Defendant's claims that the judgment varies from the court's decision in certain respects are not properly raised on appeal; instead, he should have moved below to correct the judgment ( see Hanlon v Thonsen, 146 AD2d 743, 744).
Since defendant was the only wage earner at the time of the judgment, he was properly ordered to pay 100% of add-on expenses ( see Greenfield v Greenfield, 234 AD2d 60, 61). If plaintiff becomes employed, defendant may move to reallocate the add-ons, especially the children's unreimbursed health care expenses ( see Domestic Relations Law § 240 [1-b] [c] [5]).
The direction that defendant pay the children's college expenses was appropriate in the circumstances presented.
We decline to disturb the trial court's finding that defendant dissipated $779,000 of marital assets. That determination rests largely on the court's assessment of the credibility of the parties and of plaintiffs expert.
Defendant was certainly guilty of some economic fault. However, his fault was less than in Maharam v Maharam ( 245 AD2d 94), where the wife was awarded 65% of marital assets, and Davis v Davis ( 175 AD2d 45), where the wife was awarded 60% of the marital estate. The award of 70% to plaintiff in the instant case was excessive, and we reduce it to 55%.

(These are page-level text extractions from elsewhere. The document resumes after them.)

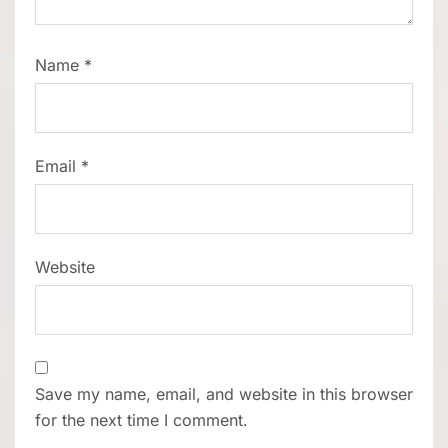
Name
*
Email
*
Website
Save my name, email, and website in this browser
for the next time I comment.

Since pendente lite payments should not be made from marital property ( see e.g. McInnis v McInnis, 23 AD3d 241, 242), the trial court properly required defendant to reimburse the marital estate for marital assets he liquidated in order to comply with the pendente lite order.
In light of the economic disparity between the parties and defendant's conduct during this action, the trial court providently exercised its discretion in awarding plaintiff counsel and expert fees ( see e.g. Cash-Scher v Scher, 299 AD2d 193, supra).